Teknolojiyle şekillenen bu yeni dünyada, posthümanizm sadece felsefi bir kavram değil, aynı zamanda günlük hayatımızda giderek daha fazla karşılaştığımız bir gerçekliktir. İnsanlık bir yandan kendi yarattığı teknolojiler aracılığıyla sınırlarını genişletirken, diğer yandan da bu sınırların içinde kendi doğasını ve varoluşunu yeniden tanımlamak zorunda kalıyor. Orwell’in “1984”ünde olduğu gibi, geleceğin belirsizlikleri arasında, bedenlerimiz ve zihinlerimiz kimin kontrolünde olacak? Bu yeni dünya düzeninde, insanın özerkliği ve özgürlüğü ne kadar korunabilecek?
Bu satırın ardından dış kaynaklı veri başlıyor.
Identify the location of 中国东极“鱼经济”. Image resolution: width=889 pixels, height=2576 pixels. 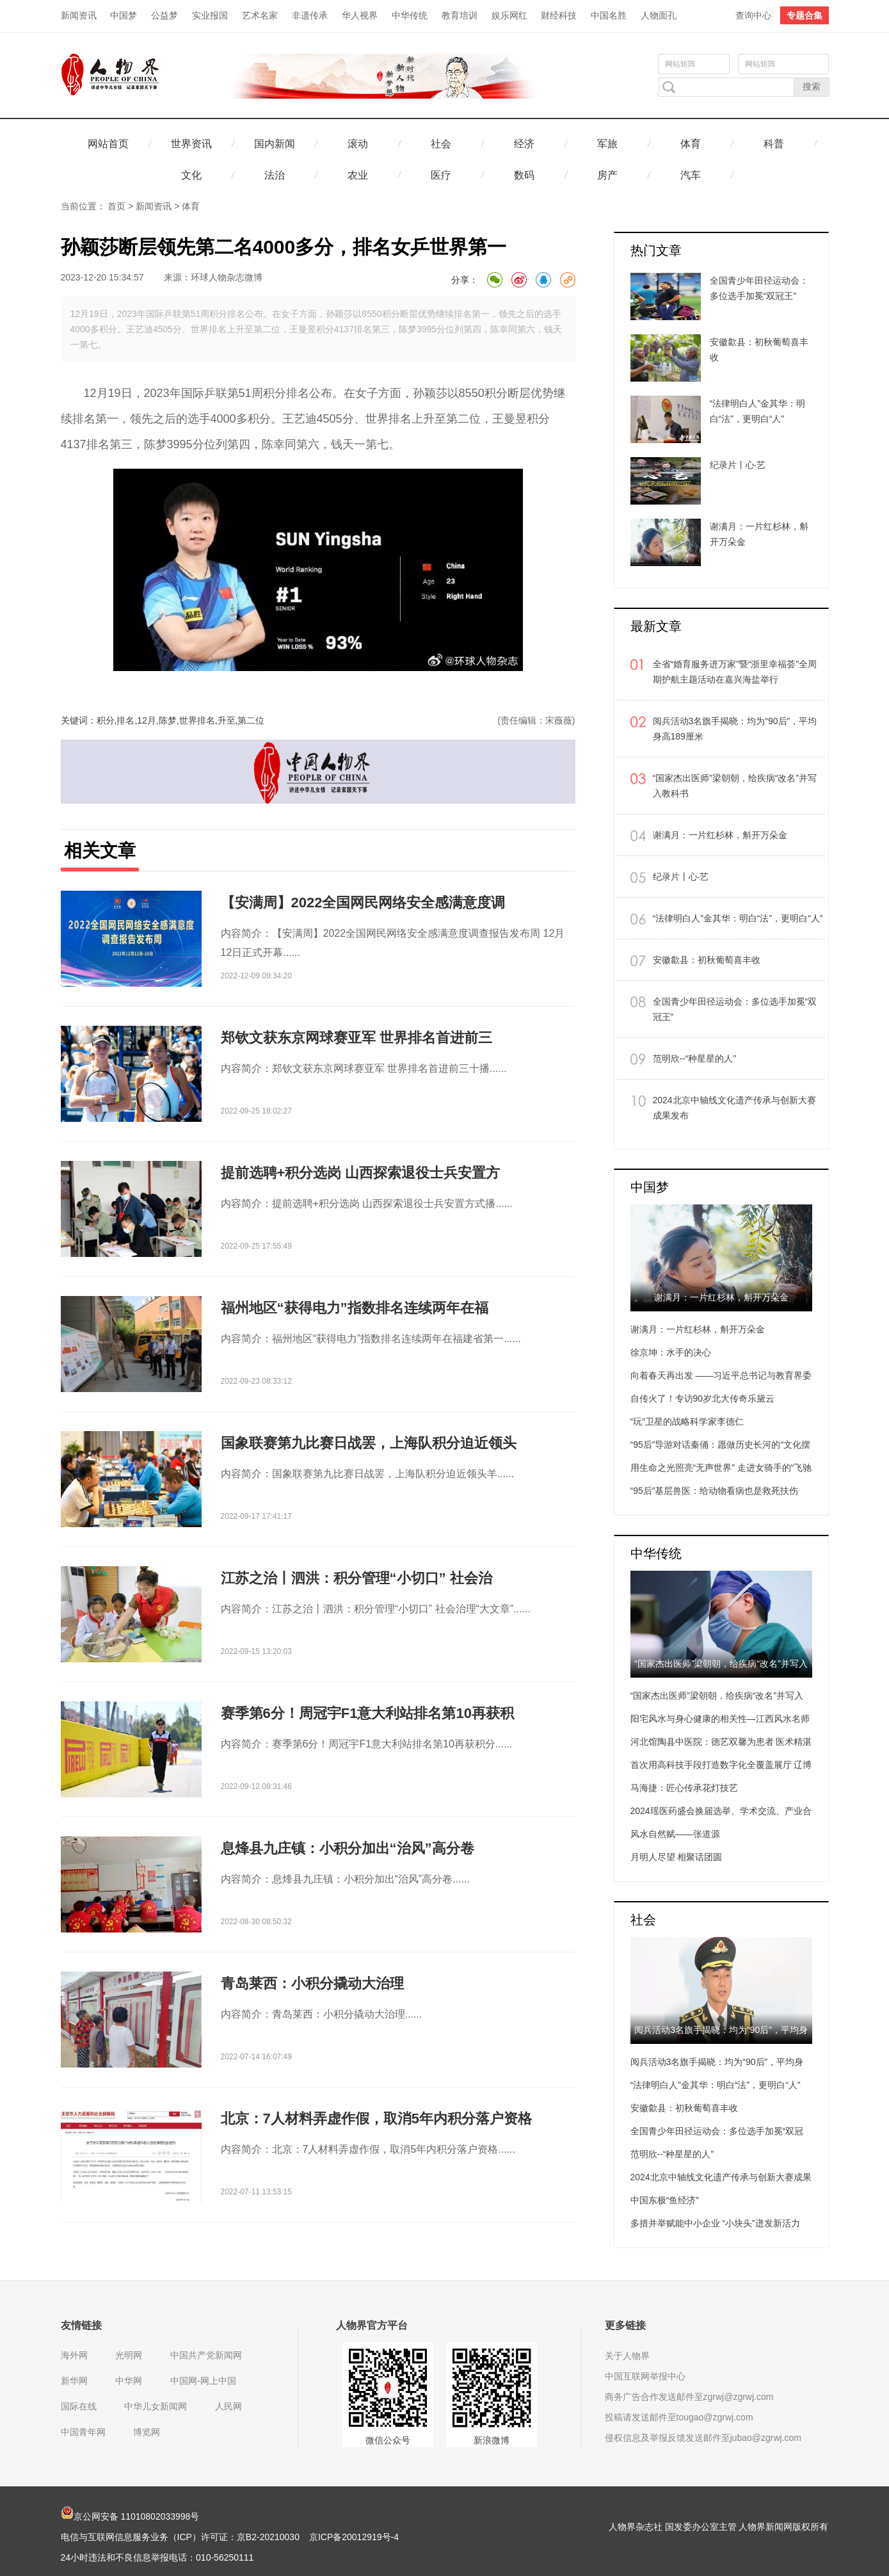
(664, 2200).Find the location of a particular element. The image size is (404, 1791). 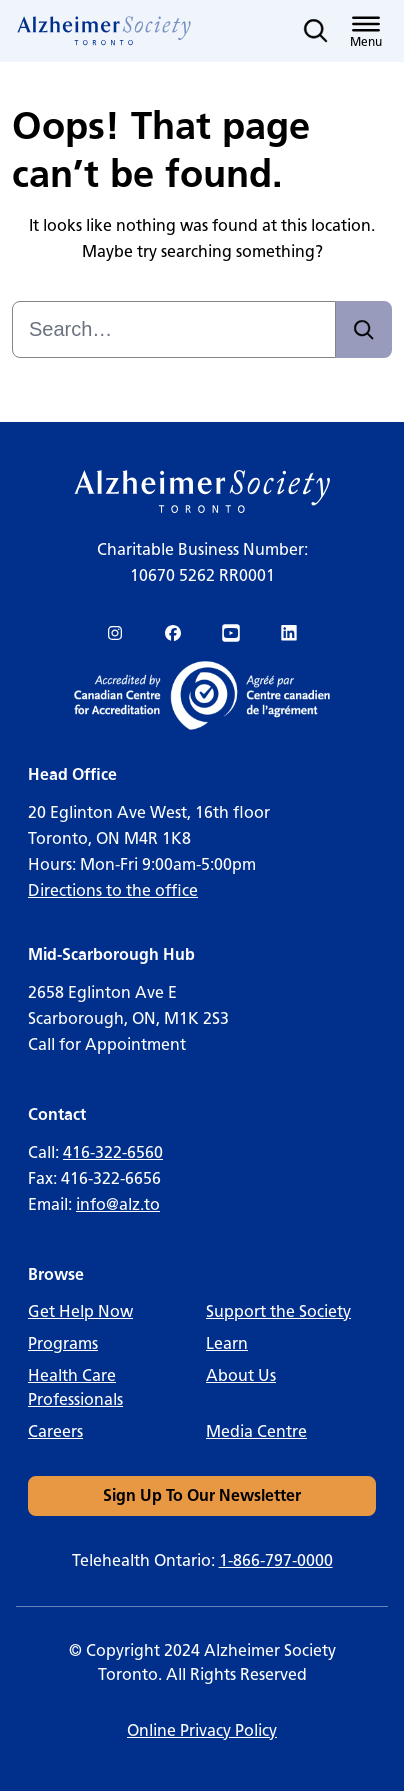

[Toggle search] is located at coordinates (316, 31).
Belki de sorulması gereken en önemli soru şudur: İnsanın, teknolojiyle arasındaki bu karmaşık ilişkiyi yeniden düzenleyebilmesi mümkün mü? Beckett ve Ballard’ın eserlerinde ortaya çıkan posthümanist vizyon, insanın varoluş biçimlerini yeniden düşünmeye davet ediyor, McCarthy gibi çağdaş yazarlar ise teknolojinin insan doğası üzerindeki etkilerini derinlemesine sorguluyor. Bu yazının ele aldığı gibi, geleceğin dünyasında insanın yerini ve anlamını yeniden keşfetmek, belki de insanlığın en büyük meydan okuması olacak. Bizim bu meydan okumaya nasıl yanıt vereceğimiz ise geleceğimizi belirleyecek en önemli faktörlerden biri olacak.
Kaynak:
- Peter Boxall, “Science, Technology, and the Posthuman” in The Cambridge Companion to British Fiction: 1980–Present, Cambridge University Press, 2019.
Mükemmel bir yazı olmuş emeğinize sağlık.